## What the task requires
Your task is to write out every line of the data exactly. Drop the pictures.
◆ ◆ ◆ ◆
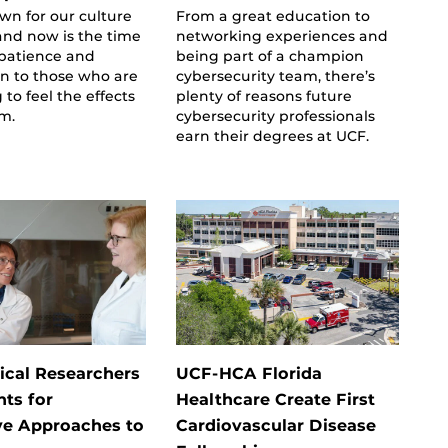
wn for our culture
From a great education to
 and now is the time
networking experiences and
 patience and
being part of a champion
n to those who are
cybersecurity team, there’s
 to feel the effects
plenty of reasons future
rm.
cybersecurity professionals
earn their degrees at UCF.
cal Researchers
UCF-HCA Florida
nts for
Healthcare Create First
ve Approaches to
Cardiovascular Disease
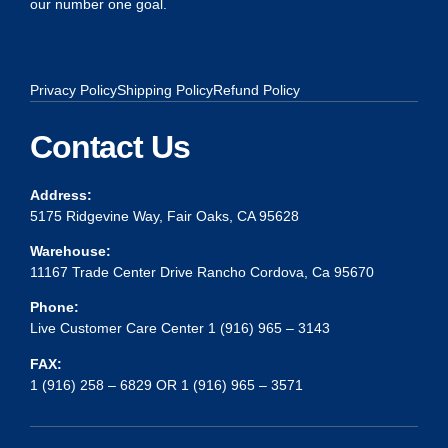
our number one goal.
Privacy Policy
Shipping Policy
Refund Policy
Contact Us
Address:
5175 Ridgevine Way, Fair Oaks, CA 95628
Warehouse:
11167 Trade Center Drive Rancho Cordova, Ca 95670
Phone:
Live Customer Care Center 1 (916) 965 – 3143
FAX:
1 (916) 258 – 6829 OR 1 (916) 965 – 3571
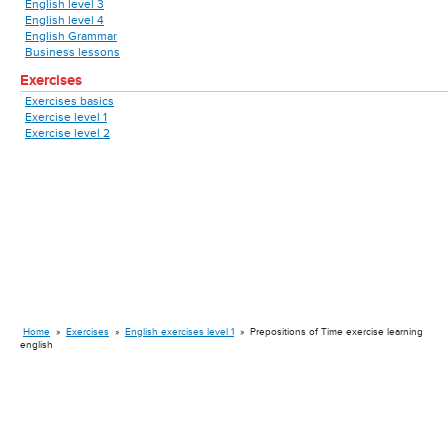
English level 3
English level 4
English Grammar
Business lessons
Exercises
Exercises basics
Exercise level 1
Exercise level 2
Home
»
Exercises
»
English exercises level 1
»
Prepositions of Time exercise learning
english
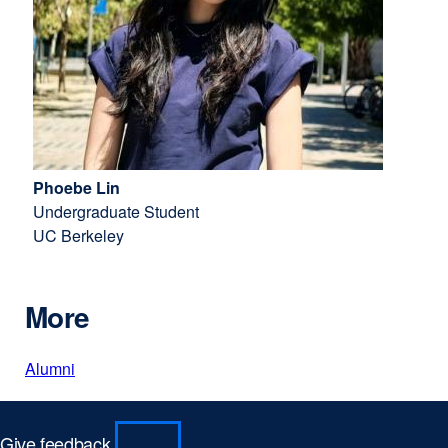
Phoebe Lin
Undergraduate Student
UC Berkeley
More
Alumni
Give feedback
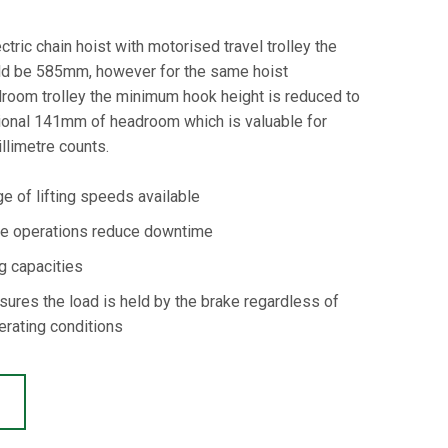
tric chain hoist with motorised travel trolley the
d be 585mm, however for the same hoist
droom trolley the minimum hook height is reduced to
ional 141mm of headroom which is valuable for
llimetre counts.
e of lifting speeds available
ce operations reduce downtime
ng capacities
sures the load is held by the brake regardless of
erating conditions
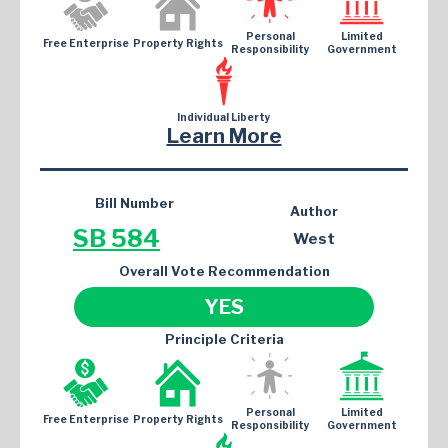
Personal
Limited
Free Enterprise
Property Rights
Responsibility
Government
Individual Liberty
Learn More
Bill Number
Author
SB 584
West
Overall Vote Recommendation
YES
Principle Criteria
Personal
Limited
Free Enterprise
Property Rights
Responsibility
Government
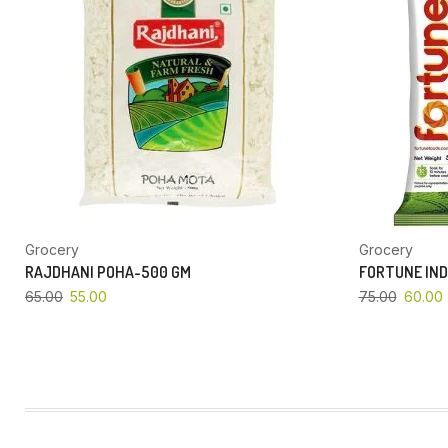
Grocery
Grocery
RAJDHANI POHA-500 GM
FORTUNE IND
65.00
55.00
75.00
60.00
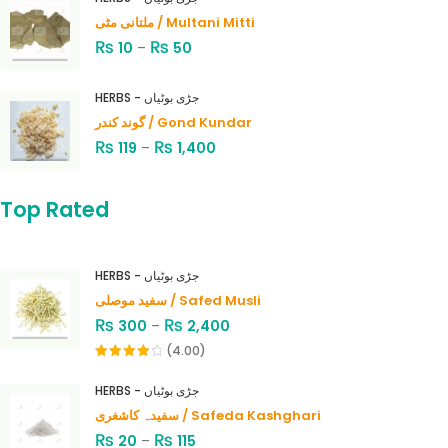
ملتانی مٹی / Multani Mitti
₨
₨
10
–
50
HERBS - جڑی بوٹیاں
گوند کندر / Gond Kundar
₨
₨
119
–
1,400
Top Rated
HERBS - جڑی بوٹیاں
سفید موصلی / Safed Musli
₨
₨
300
–
2,400
(4.00)
Rated
4.00
out
HERBS - جڑی بوٹیاں
of 5
سفیدہ کاشغری / Safeda Kashghari
₨
₨
20
–
115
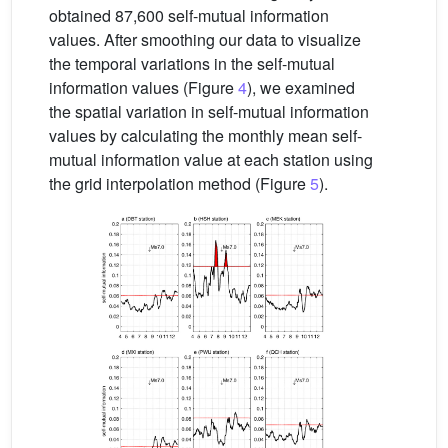
obtained 87,600 self-mutual information
values. After smoothing our data to visualize
the temporal variations in the self-mutual
information values (Figure
4
), we examined
the spatial variation in self-mutual information
values by calculating the monthly mean self-
mutual information value at each station using
the grid interpolation method (Figure
5
).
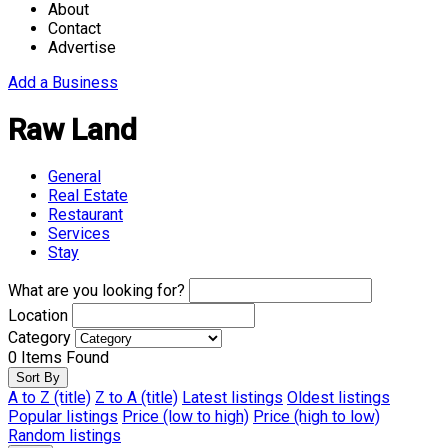
About
Contact
Advertise
Add a Business
Raw Land
General
Real Estate
Restaurant
Services
Stay
What are you looking for?
Location
Category
0
Items Found
Sort By
A to Z (title)
Z to A (title)
Latest listings
Oldest listings
Popular listings
Price (low to high)
Price (high to low)
Random listings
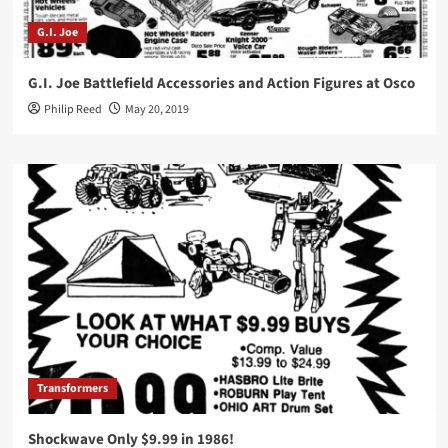
G.I. Joe
G.I. Joe Battlefield Accessories and Action Figures at Osco
Philip Reed
May 20, 2019
Transformers
Shockwave Only $9.99 in 1986!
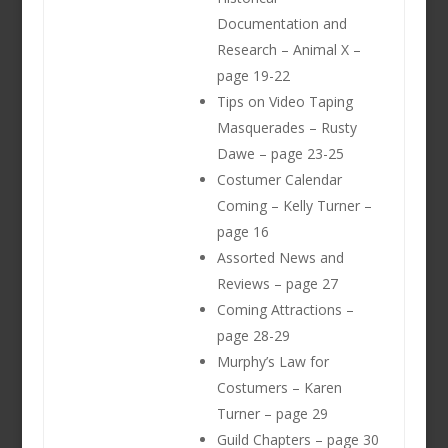
Documentation and
Research – Animal X –
page 19-22
Tips on Video Taping
Masquerades – Rusty
Dawe – page 23-25
Costumer Calendar
Coming – Kelly Turner –
page 16
Assorted News and
Reviews – page 27
Coming Attractions –
page 28-29
Murphy’s Law for
Costumers – Karen
Turner – page 29
Guild Chapters – page 30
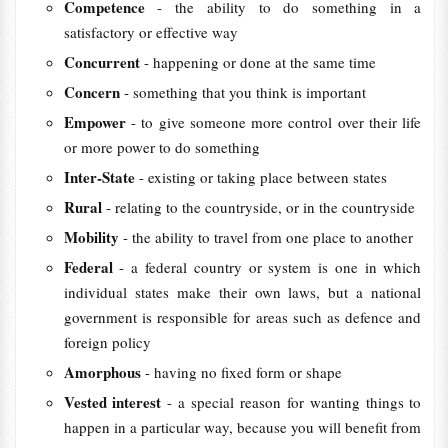
Competence
- the ability to do something in a
satisfactory or effective way
Concurrent
- happening or done at the same time
Concern
- something that you think is important
Empower
- to give someone more control over their life
or more power to do something
Inter-State
- existing or taking place between states
Rural
- relating to the countryside, or in the countryside
Mobility
- the ability to travel from one place to another
Federal
- a federal country or system is one in which
individual states make their own laws, but a national
government is responsible for areas such as defence and
foreign policy
Amorphous
- having no fixed form or shape
Vested interest
- a special reason for wanting things to
happen in a particular way, because you will benefit from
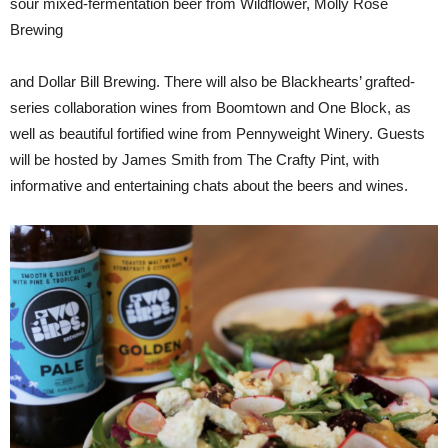
sour mixed-fermentation beer from Wildflower, Molly Rose
Brewing
and Dollar Bill Brewing. There will also be Blackhearts’ grafted-
series collaboration wines from Boomtown and One Block, as
well as beautiful fortified wine from Pennyweight Winery. Guests
will be hosted by James Smith from The Crafty Pint, with
informative and entertaining chats about the beers and wines.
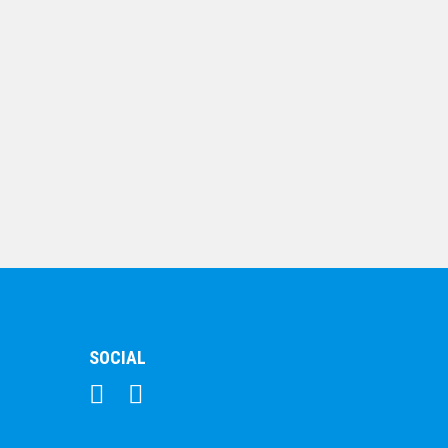
$
107.90
Crystal Clarity Series-
Rectangle
$
174.22
SOCIAL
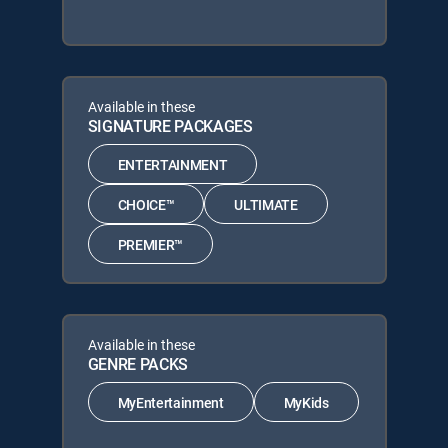
Available in these
SIGNATURE PACKAGES
ENTERTAINMENT
CHOICE™
ULTIMATE
PREMIER™
Available in these
GENRE PACKS
MyEntertainment
MyKids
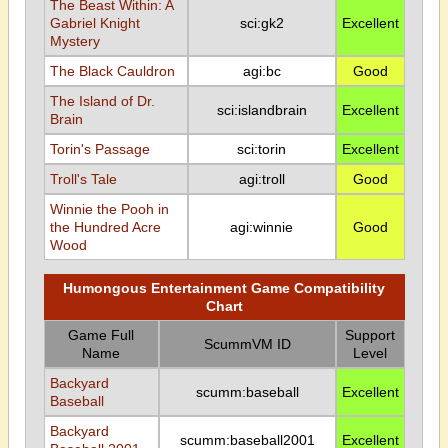
The Beast Within: A
Gabriel Knight
sci:gk2
Excellent
Mystery
The Black Cauldron
agi:bc
Good
The Island of Dr.
sci:islandbrain
Excellent
Brain
Torin's Passage
sci:torin
Excellent
Troll's Tale
agi:troll
Good
Winnie the Pooh in
the Hundred Acre
agi:winnie
Good
Wood
Humongous Entertainment Game Compatibility
Chart
Game Full
Support
ScummVM ID
Name
Level
Backyard
scumm:baseball
Excellent
Baseball
Backyard
scumm:baseball2001
Excellent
◆ ◆ ◆ ◆
## Answer to this task
wn for our culture
From a great education to
 and now is the time
networking experiences and
 patience and
being part of a champion
n to those who are
cybersecurity team, there’s
 to feel the effects
plenty of reasons future
rm.
cybersecurity professionals
earn their degrees at UCF.
cal Researchers
UCF-HCA Florida
nts for
Healthcare Create First
ve Approaches to
Cardiovascular Disease
our number one goal.
Privacy Policy
Shipping Policy
Refund Policy
Contact Us
Address:
5175 Ridgevine Way, Fair Oaks, CA 95628
Warehouse:
11167 Trade Center Drive Rancho Cordova, Ca 95670
Phone:
Live Customer Care Center 1 (916) 965 – 3143
FAX:
1 (916) 258 – 6829 OR 1 (916) 965 – 3571
English level 3
English level 4
English Grammar
Business lessons
Exercises
Exercises basics
Exercise level 1
Exercise level 2
Home
»
Exercises
»
English exercises level 1
»
Prepositions of Time exercise learning
english
Phoebe Lin
Undergraduate Student
UC Berkeley
More
Alumni
Give feedback
tric chain hoist with motorised travel trolley the
d be 585mm, however for the same hoist
droom trolley the minimum hook height is reduced to
ional 141mm of headroom which is valuable for
llimetre counts.
e of lifting speeds available
ce operations reduce downtime
ng capacities
sures the load is held by the brake regardless of
erating conditions
Personal
Limited
Free Enterprise
Property Rights
Responsibility
Government
Individual Liberty
Learn More
Bill Number
Author
SB 584
West
Overall Vote Recommendation
YES
Principle Criteria
Personal
Limited
Free Enterprise
Property Rights
Responsibility
Government
Grocery
Grocery
RAJDHANI POHA-500 GM
FORTUNE IND
65.00
55.00
75.00
60.00
ملتانی مٹی / Multani Mitti
₨
₨
10
–
50
HERBS - جڑی بوٹیاں
گوند کندر / Gond Kundar
₨
₨
119
–
1,400
Top Rated
HERBS - جڑی بوٹیاں
سفید موصلی / Safed Musli
₨
₨
300
–
2,400
(4.00)
Rated
4.00
out
HERBS - جڑی بوٹیاں
of 5
سفیدہ کاشغری / Safeda Kashghari
₨
₨
20
–
115
obtained 87,600 self-mutual information
values. After smoothing our data to visualize
the temporal variations in the self-mutual
information values (Figure
4
), we examined
the spatial variation in self-mutual information
values by calculating the monthly mean self-
mutual information value at each station using
the grid interpolation method (Figure
5
).
About
Contact
Advertise
Add a Business
Raw Land
General
Real Estate
Restaurant
Services
Stay
What are you looking for?
Location
Category
0
Items Found
Sort By
A to Z (title)
Z to A (title)
Latest listings
Oldest listings
Popular listings
Price (low to high)
Price (high to low)
Random listings
G.I. Joe
G.I. Joe Battlefield Accessories and Action Figures at Osco
Philip Reed
May 20, 2019
Transformers
Shockwave Only $9.99 in 1986!
Documentation and
Research – Animal X –
page 19-22
Tips on Video Taping
Masquerades – Rusty
Dawe – page 23-25
Costumer Calendar
Coming – Kelly Turner –
page 16
Assorted News and
Reviews – page 27
Coming Attractions –
page 28-29
Murphy’s Law for
Costumers – Karen
Turner – page 29
Guild Chapters – page 30
Competence
- the ability to do something in a
satisfactory or effective way
Concurrent
- happening or done at the same time
Concern
- something that you think is important
Empower
- to give someone more control over their life
or more power to do something
Inter-State
- existing or taking place between states
Rural
- relating to the countryside, or in the countryside
Mobility
- the ability to travel from one place to another
Federal
- a federal country or system is one in which
individual states make their own laws, but a national
government is responsible for areas such as defence and
foreign policy
Amorphous
- having no fixed form or shape
Vested interest
- a special reason for wanting things to
happen in a particular way, because you will benefit from
sour mixed-fermentation beer from Wildflower, Molly Rose
Brewing
and Dollar Bill Brewing. There will also be Blackhearts’ grafted-
series collaboration wines from Boomtown and One Block, as
well as beautiful fortified wine from Pennyweight Winery. Guests
will be hosted by James Smith from The Crafty Pint, with
informative and entertaining chats about the beers and wines.
$
107.90
Crystal Clarity Series-
Rectangle
$
174.22
SOCIAL
Available in these
SIGNATURE PACKAGES
ENTERTAINMENT
CHOICE™
ULTIMATE
PREMIER™
Available in these
GENRE PACKS
MyEntertainment
MyKids
The Beast Within: A
Gabriel Knight
sci:gk2
Excellent
Mystery
The Black Cauldron
agi:bc
Good
The Island of Dr.
sci:islandbrain
Excellent
Brain
Torin's Passage
sci:torin
Excellent
Troll's Tale
agi:troll
Good
Winnie the Pooh in
the Hundred Acre
agi:winnie
Good
Wood
Humongous Entertainment Game Compatibility
Chart
Game Full
Support
ScummVM ID
Name
Level
Backyard
scumm:baseball
Excellent
Baseball
Backyard
scumm:baseball2001
Excellent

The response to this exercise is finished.